Introduction to Clauses

A clause is a phrase which has a subject (explicit or implied) and a predicate. Clauses are often classified as independent, which make sense on their own, or dependent (also called subordinate), which make sense only in conjunction with another clause. A sentence generally consists of at least one independent clause, and may also have several dependent clauses.

The difference between the two types of clause is often just a conjunction, a word which subordinates a clause, changing it from independent to dependent.

Independent: “Bob meets Janet”
Dependent: “where Bob meets Janet”

By using the word “where”, we’ve turned what was a complete sentence into something that requires another clause to make sense: “Do you know where Bob meets Janet?”

Dependent clauses, in turn, can be grouped into three categories according to the role they play in the sentence:

  • Adverb clauses act as adverbs in their sentence. For example, “I am happiest when I am at home.” Here “when I am at home” explains when I am happiest. It acts as an adverb, much as if we said “I am happiest today.”
  • Noun clauses act like nouns. In the sentence “You know that I love Egypt“, the clause “that I love Egypt” acts as the object of the verb “know”. The thing that you know is a fact, and that fact is “that I love Egypt.”
  • Relative clauses act like adjectives. In “This is the house that Khufu built”, the clause “that Khufu built” acts as an adjective, describing the house.

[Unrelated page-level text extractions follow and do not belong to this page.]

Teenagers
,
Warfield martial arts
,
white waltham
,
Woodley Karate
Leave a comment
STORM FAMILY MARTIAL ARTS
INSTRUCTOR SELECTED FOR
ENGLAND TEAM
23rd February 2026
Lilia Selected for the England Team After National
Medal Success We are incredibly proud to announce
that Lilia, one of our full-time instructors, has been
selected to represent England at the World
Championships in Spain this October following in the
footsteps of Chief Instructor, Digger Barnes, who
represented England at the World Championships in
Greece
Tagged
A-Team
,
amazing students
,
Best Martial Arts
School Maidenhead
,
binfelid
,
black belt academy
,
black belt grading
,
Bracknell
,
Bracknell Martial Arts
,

One final way to classify dependent clauses is marked or unmarked. While a clause often has a word which marks it as dependent (such as “where”, “when” or “that” in the examples above), sometimes a language may allow dependent clauses to function without a marking word. For example, both of these sentences are considered acceptable in English:

You know I love you. (unmarked)
You know that I love you. (marked)

Although the unmarked version is somewhat more colloquial and less formal, it is still considered grammatical and can be understood clearly.

Egyptian, like English, has both marked and unmarked dependent clauses, and they can have the same three functions (adverb, noun, and relative).